→ **Problem to solve**
Print, word for word, only the lines from the one with "2018 – NAPLES" down to the last line of the listing below; no pictures.

START Supplied material

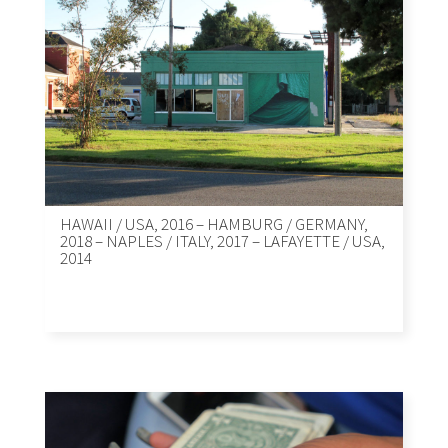
HAWAII / USA, 2016 – HAMBURG / GERMANY,
2018 – NAPLES / ITALY, 2017 – LAFAYETTE / USA,
2014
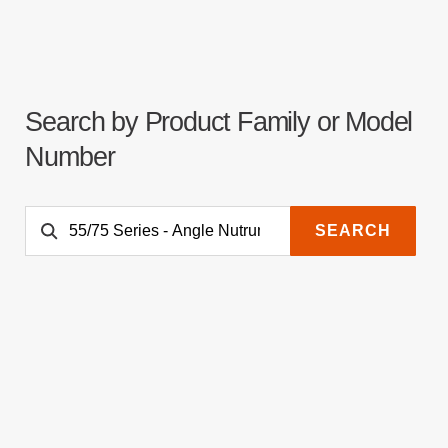
Search by Product Family or Model
Number
SEARCH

END Supplied material

→ **Response area**
2018 – NAPLES / ITALY, 2017 – LAFAYETTE / USA,
2014
Search by Product Family or Model
Number
SEARCH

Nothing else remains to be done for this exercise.